KWAME HOLMAN: Democrat Cynthia McKinney is the only black woman ever elected to the House of Representatives from Georgia. She served two terms from a majority black district drawn to give voice to minority voters, but last year, a federal court citing a Supreme Court decision ruled McKinney’s district was unconstitutionally drawn based on race.

REP. CYNTHIA MCKINNEY: Yeah.

KWAME HOLMAN: Now, McKinney is running a closely-watched campaign in a newly-drawn district in the Atlanta suburb.

MR. ARMSTRONG, CBS Radio: The new district, though, is far more white than your old district, is that–have you reached out to the white community?

REP. CYNTHIA MCKINNEY: If I expect to win–and I fully expect to win–I’d better do that.

KWAME HOLMAN: In the high court decision that struck down McKinney’s and seven other so-called majority-minority districts, Justices said they wanted to encourage minority politicians to reach out to white voters.
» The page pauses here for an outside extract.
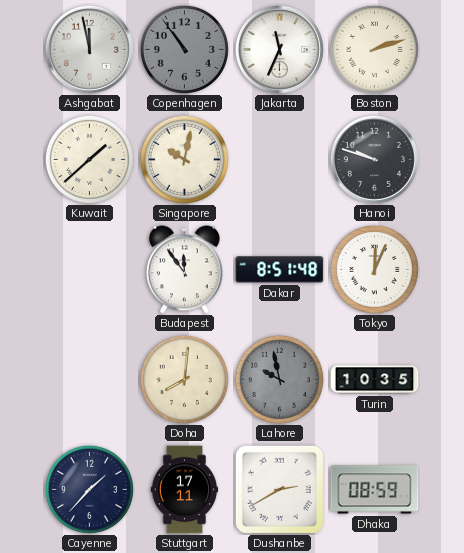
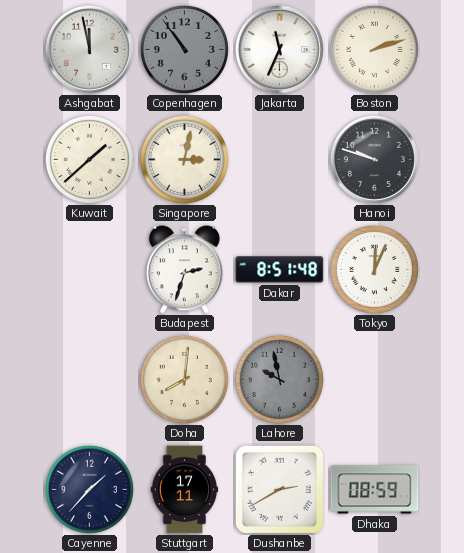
Singapore: 10:02 -> 3:02
Budapest: 11:54 -> 2:33
Turin: 10:35 -> none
MAN: You’re doing a great job, and we’re behind you 100 percent.

REP. CYNTHIA MCKINNEY: Thank you. I try my best, you know. I try my best.
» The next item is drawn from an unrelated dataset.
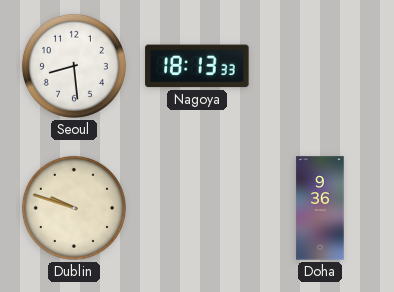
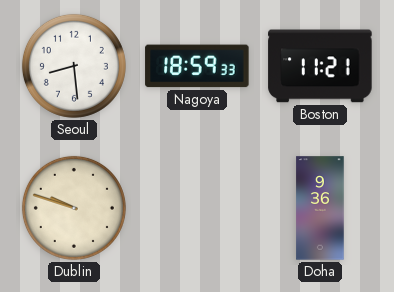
Nagoya: 18:13 -> 18:59
Boston: none -> 11:21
KWAME HOLMAN: McKinney says she already was doing that in her old district.

REP. CYNTHIA MCKINNEY: We brought the races together. In fact, we had what we called unity receptions after we won because, of course, it was in some cases dangerous, in other cases just, um, uh, we were unwelcome in the rural parts of our district. And, um, so we wanted to bring people together. We had these unity receptions. And one woman whispered in my ear that I even brought out the segregationists.

KWAME HOLMAN: McKinney’s former district stretched 250 miles from Atlanta to the Atlantic Ocean and contained pockets of rural environmentally contaminated black neighborhoods. The 41-year-old daughter of a prominent state politician, McKinney and her supporters fought in court to keep her district.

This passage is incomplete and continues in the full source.